Experiments on the Structure of Twin Overlapping Spray from Two Pressurized-Type Swirl Nozzles

This study is concerned with the potential use of the spray evaporator in the development of a new system for making ice slurry. This system could have many advantages in comparison with conventional refrigeration technologies. For example, this technology can utilize water as a refrigerant, decreasing the possibility of harm to humans as well as to the environment. In addition, this system can produce an ice slurry that is easily transported by conventional pipelines for heating. If water is sprayed into a tank at pressures as low as 5 kPa, some of it vaporizes at a temperature of 0°C and the remainder of the water spray droplets are converted to an ice-slurry state by loss of the heat of evaporation. This water-spray technology will be a key component of the proposed ice-slurry system. In the present study, we investigate spray characteristics such as the droplet size distribution and number density of the spray in order to obtain the design data for an ice slurry making system [I]. Generally, the main reason to use a spray in this kind of system is to enhance the evaporation of liquid by enlarging its surface area [2]. In the present study, we require that sufficient vaporization takes place from the surface of a droplet to chill the remaining part of the droplet before it falls onto the surface of the ice slurry. The mean droplet diameter needs to be less than 100 μm. For this purpose, we used a pressurized-type swirl nozzle injector, with nozzle holes 0.15 - 0.4 millimeters in diameter. The flow rate of the spray from a nozzle ranges from 2 to 20 liters per hour at the injection pressure of 7 kgf/cm², and the Sauter mean diameter of the spray is between 60 and 120 μm.

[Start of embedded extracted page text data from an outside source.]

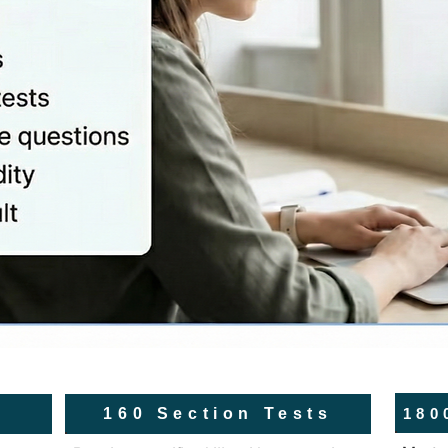
180
160 Section Tests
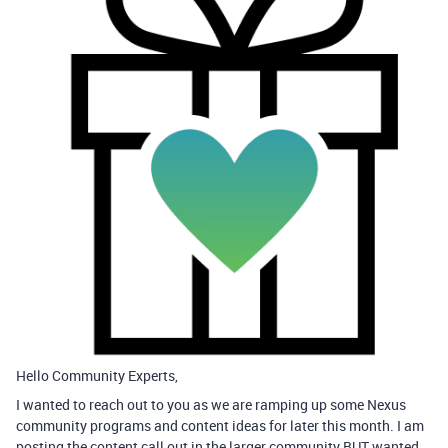
Hello Community Experts,
I wanted to reach out to you as we are ramping up some Nexus
community programs and content ideas for later this month. I am
posting the content call out in the larger community BUT wanted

The desired refrigeration capacity of the ice slurry making system is ten kilowatts, so that the rate of generation of water vapor needs to be approximately 5.0 grams per second [3,4]. Assuming this represents about 10% of the total spray flow, the flow rate of the spray system will be 180 L/h, and it is therefore necessary to use nine nozzles in the system. The mean diameter of the overlapping sprays from the multiple nozzles was increased by collisions between droplets, and the shape of the size distribution could change[5]. In the present study, a relatively simple twin spray was studied experimentally to investigate the droplet size distribution and the velocity of droplets in the overlapping spray region.